Cooked bones are quite dangerous. Cooking changes the structure of the bone, making it indigestible and easily splinterable. Raw bones rarely splinter and are fully digestible, even the collagen proteins that some people claim are "indigestible." It is mostly the byproducts of the digested bone that form the bulk of a raw-fed animal's feces. Dogs and cats do not need the fiber from grains and vegetables, and feeding such foods only results in the big, soft, malodorous stools everyone complains about.
Let me repeat this for good measure: raw bones are completely digestible and are not dangerous for your animal. They are no more dangerous than kibble, and the only reasons they are made out to be dangerous are a) people misunderstand that raw bones are fully digestible while cooked are not, b) people want to scare you into thinking you are going to kill your dog if you give them bones, and c) bone-induced problems are blown way out of proportion in an effort to maintain the status quo of feeding kibble. What these people forget to tell you about are the 60,000 dogs suffering from bloat each year—of which nearly 20,000 die (Burrows, C.F. and L.A. Ignaszewski. 1990. Canine gastric dilatation-volvulus. Journal of Small Animal Practice. 35:295-298. In Lonsdale, T. 2001. Raw Meaty Bones. pg 117)—or the number of dogs dying from choking on kibble—which is a more common occurrence than one hears of! They also forget to mention the numbers of dogs that choked on or swallowed tennis balls, rocks, sticks, and a variety of other objects. These incidences FAR outweigh the numbers of dogs that have problems with raw bones. Just take a survey of veterinarians in your area and see what the most common blockage or choking culprits are in their specific practices. Do not forget to ask how many dogs they have treated (successfully and unsuccessfully) for bloat.
Yes, problems can occur with raw bones, just as problems can occur with feeding the "safer" kibble (bloat, choking, telescoping bowel, aspirated kibble leading to pneumonia, etc.). These problems typically occur in dogs that gulp their food or are fed small things like chicken wings and necks (the prime suspects of choking incidences on raw). Other culprits are the large weight-bearing bones of herbivores, things like knuckle bones, femurs, etc. These, ironically, are the kinds of bones pet food manufacturers and some vets recommend dogs receive regularly to help keep teeth clean! These bones chip or break teeth and can have pieces of bone flake off.

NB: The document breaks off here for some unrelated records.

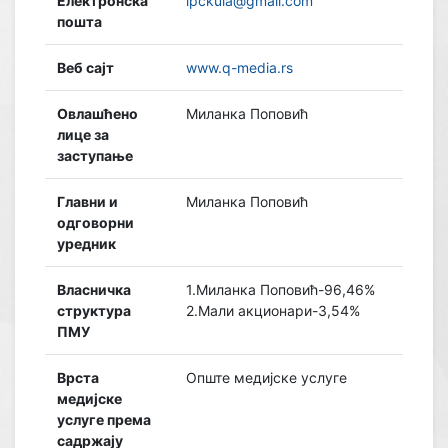
Електронска
ipckula@gmail.com
пошта
Веб сајт
www.q-media.rs
Овлашћено
Миланка Поповић
лице за
заступање
Главни и
Миланка Поповић
одговорни
уредник
Власничка
1.Миланка Поповић-96,46%
структура
2.Мали акционари-3,54%
ПМУ
Врста
Опште медијске услуге
медијске
услуге према
садржају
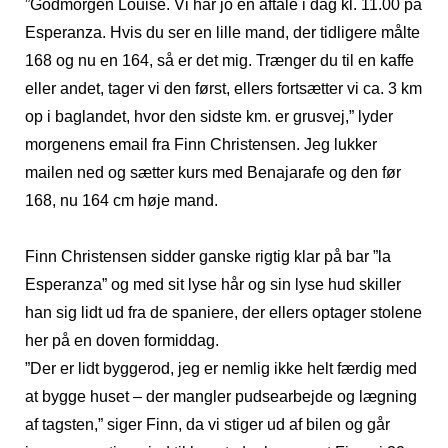
”Godmorgen Louise. Vi har jo en aftale i dag kl. 11.00 på
Esperanza. Hvis du ser en lille mand, der tidligere målte
168 og nu en 164, så er det mig. Trænger du til en kaffe
eller andet, tager vi den først, ellers fortsætter vi ca. 3 km
op i baglandet, hvor den sidste km. er grusvej,” lyder
morgenens email fra Finn Christensen. Jeg lukker
mailen ned og sætter kurs med Benajarafe og den før
168, nu 164 cm høje mand.
Finn Christensen sidder ganske rigtig klar på bar ”la
Esperanza” og med sit lyse hår og sin lyse hud skiller
han sig lidt ud fra de spaniere, der ellers optager stolene
her på en doven formiddag.
”Der er lidt byggerod, jeg er nemlig ikke helt færdig med
at bygge huset – der mangler pudsearbejde og lægning
af tagsten,” siger Finn, da vi stiger ud af bilen og går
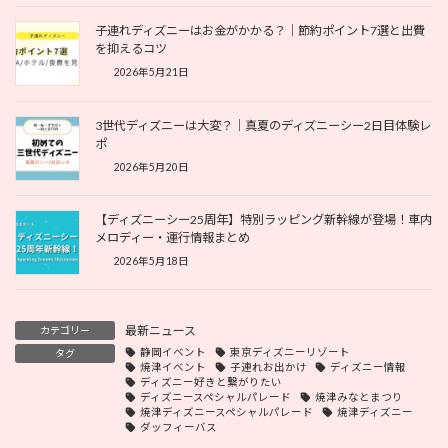
子連れディズニーはお金がかかる？｜節約ポイント7選と出費
を抑えるコツ
2026年5月21日
3世代ディズニーは大変？｜真夏のディズニーシー2日目体験レ
ポ
2026年5月20日
【ディズニーシー25周年】特別ラッピング新幹線が登場！車内
メロディー・運行情報まとめ
2026年5月18日
最新ニュース
カテゴリー
静岡イベント
東京ディズニーリゾート
タグ
焼津イベント
子連れお出かけ
ディズニー情報
ディズニー好きと繋がりたい
ディズニースペシャルパレード
焼津みなとまつり
焼津ディズニースペシャルパレード
焼津ディズニー
ダッフィーバス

If you are concerned about choking or about bones getting stuck or about broken teeth, here are some things you can do:
Feed appropriately sized pieces. Do not be feeding a dog the size of a Rottweiler a little chicken neck or wing! Feed that dog a whole chicken. Bigger pieces force the dog to slow down and chew. Also, stay away from cut bones; this includes things like cut up neck bones (where they are cut into individual vertebrae), cut ox-tail bones, and cut knuckle bones. The smaller size encourages inappropriate gulping, not to mention the rather sharp edges left over from the saw blade! Feed large MEATY bones that are in as whole condition as possible.
Feed raw meaty bones frozen or partially frozen. The dog will have to work at it much harder and will be forced to slow down.
Do not feed the big weight-bearing bones of large herbivores. These are well-known for chipping and cracking teeth! These include the ever popular "recreational bones" like cow femurs and soup bones. They are incredibly dense and hard, and can result in slab fractures and cracked carnassial teeth. Avoid them if you can and stick to MEATY bones that are edible.
Feed MEATY bones that are surrounded by and wrapped up in plenty of meat. Do not feed bare bones or bones that have hardly any meat on them. Too much bone can lead to constipation, so feeding very bony parts like beef knuckle bones, chicken wings, and even some rib bones can result in some very hard "concrete-like" poops. If you do feed a bony meal like whole neck bones or a slab of beef ribs, supplement with some raw "meaty meat" on the side to compensate for the high bone content.
If you are still worried, learn the doggie heimelich maneuver and monitor the dog while it eats (which should be done anyway, regardless of what the dog is fed!). And always remember: more dogs die from bloat or from choking on kibble and tennis balls than from choking on raw bones.